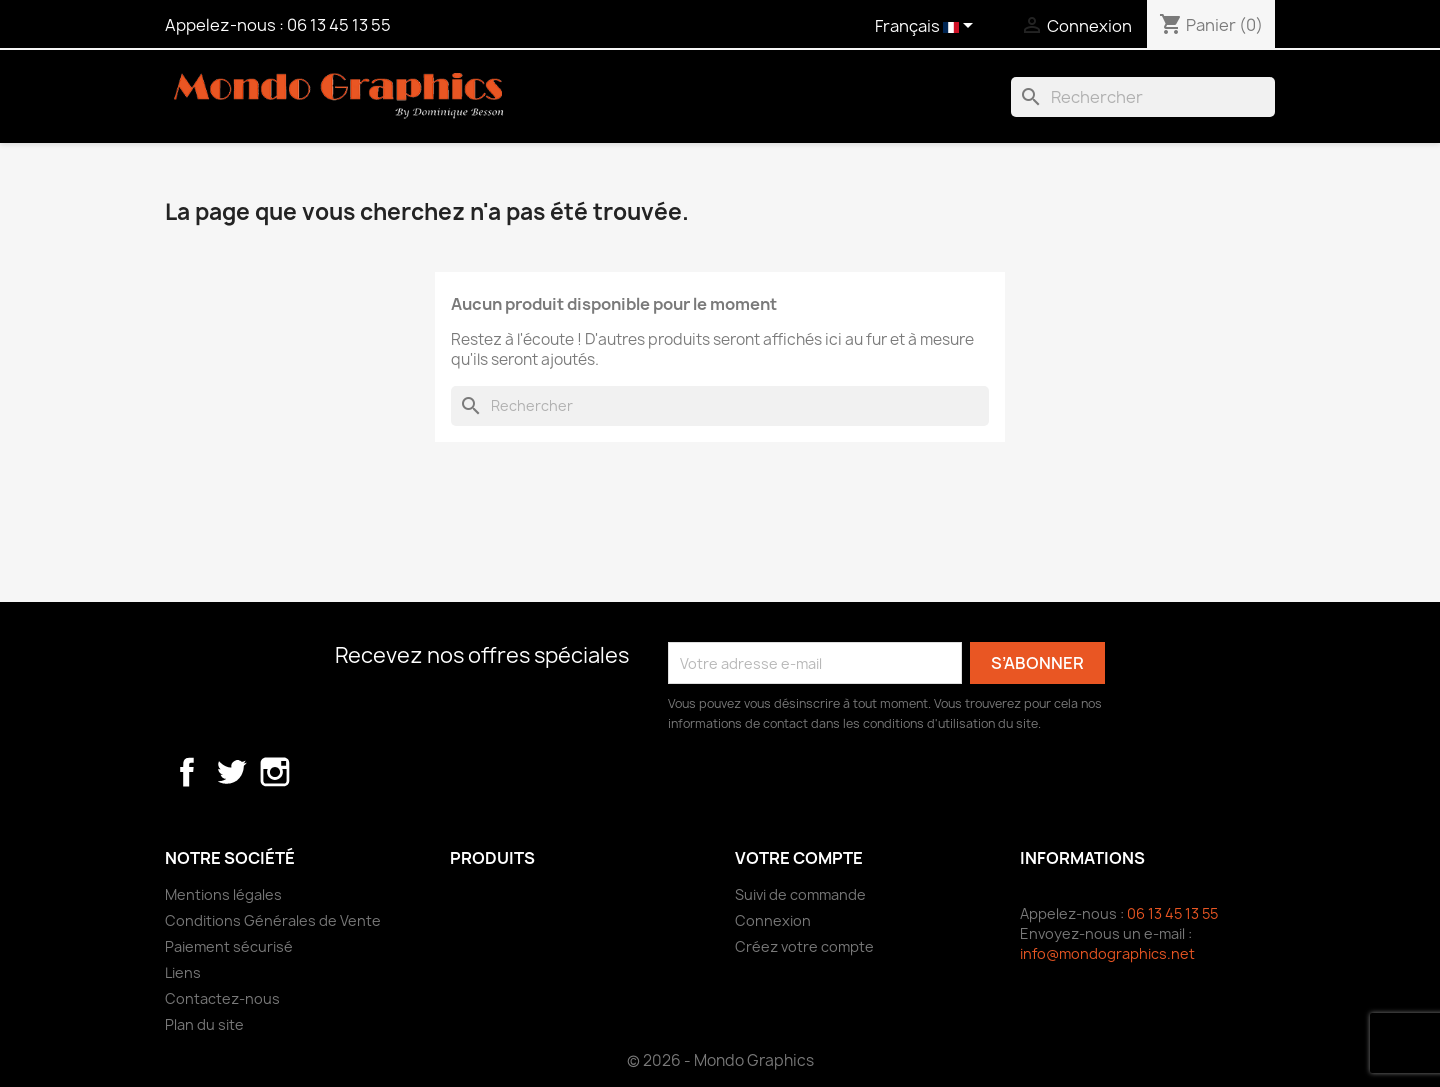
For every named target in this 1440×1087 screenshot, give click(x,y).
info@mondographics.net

...

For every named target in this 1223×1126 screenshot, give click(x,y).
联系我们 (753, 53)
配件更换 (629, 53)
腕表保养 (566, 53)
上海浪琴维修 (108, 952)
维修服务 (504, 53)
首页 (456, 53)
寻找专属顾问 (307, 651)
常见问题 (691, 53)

AIM OF THE EXERCISE :: Look over the records. Copy the lines that include the word "click".

OUTPUT OF THE EXERCISE ::
For every named target in this 1440×1087 screenshot, give click(x,y).
For every named target in this 1223×1126 screenshot, give click(x,y).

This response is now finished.